Nov 25, 2024  
2014-2015 Catalog 
    
2014-2015 Catalog [ARCHIVED CATALOG]

Interdisciplinary Humanities, M.A.


Program Description


wcgrad.ucmerced.edu
Contact: Mitch Ylarregui, Graduate Program Coordinator, mylarregui@ucmerced.edu

The Interdisciplinary Humanities Graduate Group program orients itself to the UC Merced 2009 Strategic Academic Vision, and in particular adopts the UC Merced guiding principle of  “The World at Home/At Home in the World” as its signature focus.  Our location in Merced inspires this programmatic concentration, which guides and structures the IHGG curriculum and mission through the idea of the Global Crossroads, and through our commitment to socially engaged education and research.  The Interdisciplinary Humanities Graduate Group is the marquee graduate program of a single interdisciplinary department.  An interdisciplinary orientation allows Interdisciplinary Humanities Graduate Group faculty and students to illuminate grand challenges, within the World at Home/At Home in the World framework, since the task of humanists, artists and anthropologists is to explain and express cultural complexity and contingency.  Our brief is the human condition as it has existed at all times and at all places, and our insights apply to problems also addressed by scientists and engineers. 

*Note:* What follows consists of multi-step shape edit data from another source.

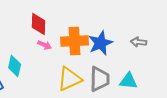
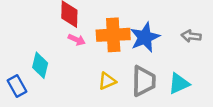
yellow triangle: (70, 79) -> (107, 81), size x0.6
cyan triangle: (129, 81) -> (179, 84), turned -30

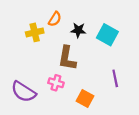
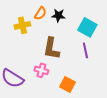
black star: (78, 30) -> (58, 15), moved
purple line: (115, 78) -> (85, 50), moved

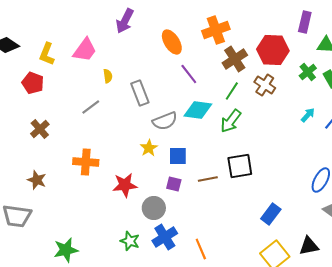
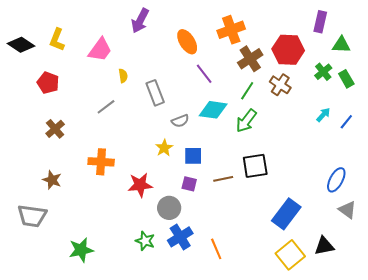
yellow L-shape: (47, 54) -> (57, 40), moved
gray semicircle: (165, 121) -> (180, 121), size x0.7
blue rectangle: (271, 214) -> (286, 214), size x1.4

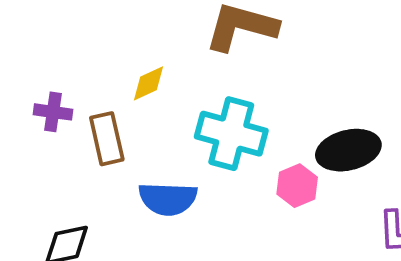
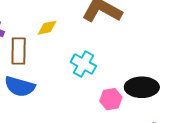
cyan cross: (231, 134) -> (83, 64), size x0.7
blue semicircle: (168, 199) -> (20, 86), moved

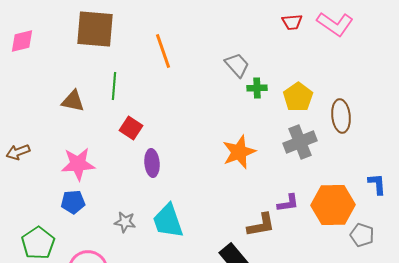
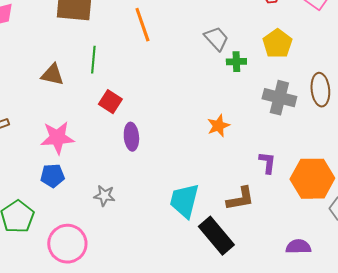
yellow pentagon: (298, 97) -> (277, 44), moved
gray cross: (300, 142) -> (279, 98), moved, turned 36
orange star: (239, 152) -> (218, 126), size x0.7
purple L-shape: (288, 203) -> (267, 163), moved, turned -75
cyan trapezoid: (168, 221) -> (184, 201), moved, turned 33

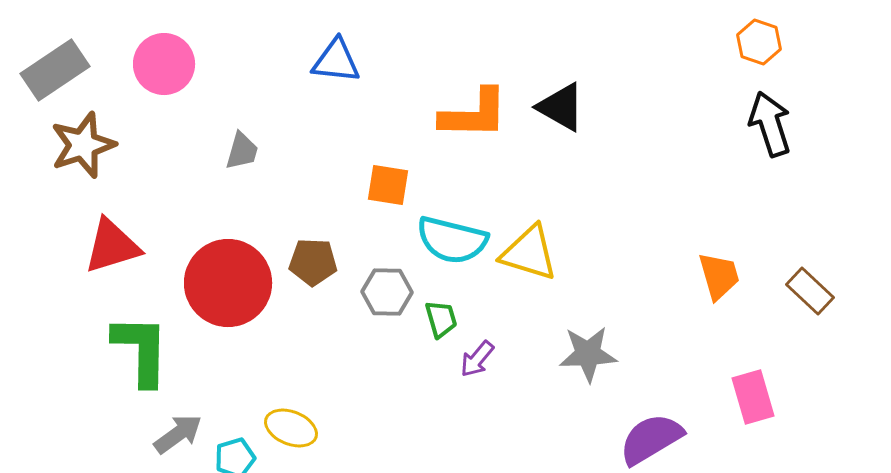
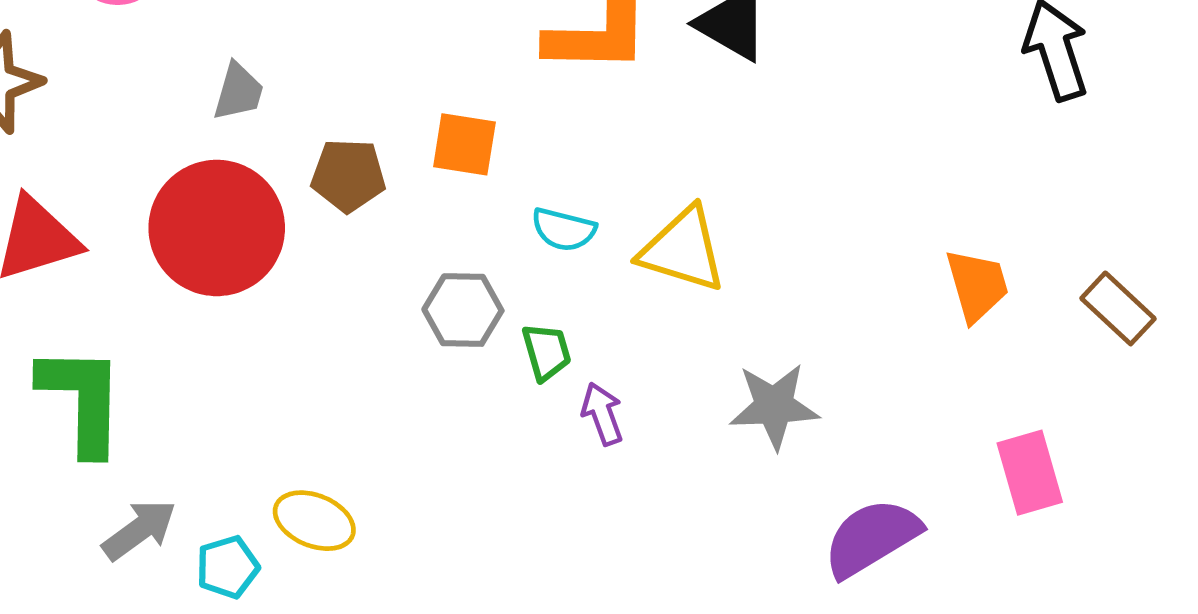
cyan semicircle: (452, 240) -> (564, 230), size x0.6
brown pentagon: (313, 262) -> (348, 175), moved
red circle: (228, 283) -> (217, 228), moved
purple arrow: (477, 359) -> (602, 414), turned 120

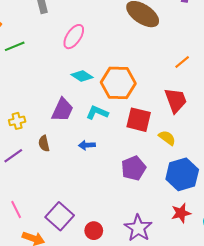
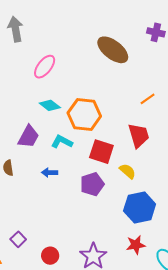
purple pentagon: (134, 168) -> (92, 184), moved
purple square: (60, 216) -> (18, 239), size x0.6

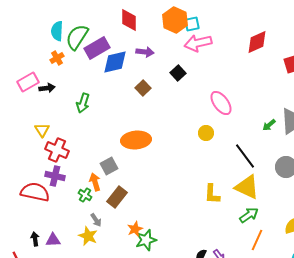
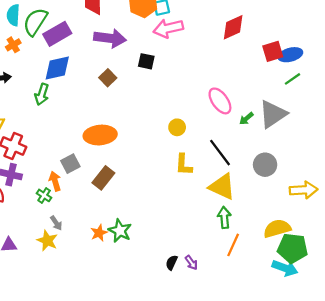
purple arrow: (145, 52) -> (110, 38), size x1.6
blue diamond: (115, 62) -> (57, 68), moved
black square: (178, 73) -> (146, 61), turned -35
pink ellipse: (221, 103) -> (220, 101), moved
yellow L-shape: (212, 194) -> (184, 165), moved
brown rectangle: (117, 197) -> (103, 178), moved
green arrow: (249, 215) -> (224, 217), turned -60
green star: (146, 240) -> (120, 231), moved, turned -30

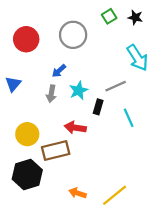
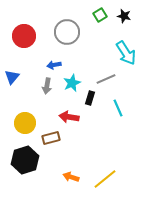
blue arrow: (59, 71) -> (54, 65), turned 32
brown rectangle: (56, 151) -> (51, 138), size x0.7

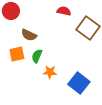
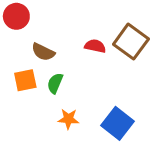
red semicircle: (64, 11) -> (95, 46), moved
orange star: (50, 72) -> (68, 119), moved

The Interdisciplinary Humanities Graduate Group program offers courses of study leading to either a Masters of Arts (M.A.) or Doctor of Philosophy (Ph.D.) degree. Drawing on the expertise and interests of affiliated faculty, both M.A. and Ph.D. students develop coursework-based and research-based courses of study that encompass traditional seminar instruction and independent research. Students may either define their research around an interdisciplinary problematic or in primarily disciplinary terms with a wider lens. Thus, the Interdisciplinary Humanities Graduate Group offers a unique framework in which to approach core disciplines of scholarly study, one that emphasizes an understanding of how similar issues and topics are addressed in multiple fields.  Our students address these questions using methods that include fieldwork, description, narrative, hermeneutics, qualitative and quantitative analysis, curation, and an orientation toward ethics and politics.  

Program Learning Outcomes


Upon graduating, we expect students to:

  1. Become proficient in selected theories and research methods appropriate to the study of the humanities.
  2. Understand and apply both disciplinary and interdisciplinary approaches to humanities research.
  3. Achieve domain expertise in a particular disciplinary or interdisciplinary field of the humanities.
  4. Demonstrate proficiency in research, analysis, and critique in the humanities through exams, papers, and theses.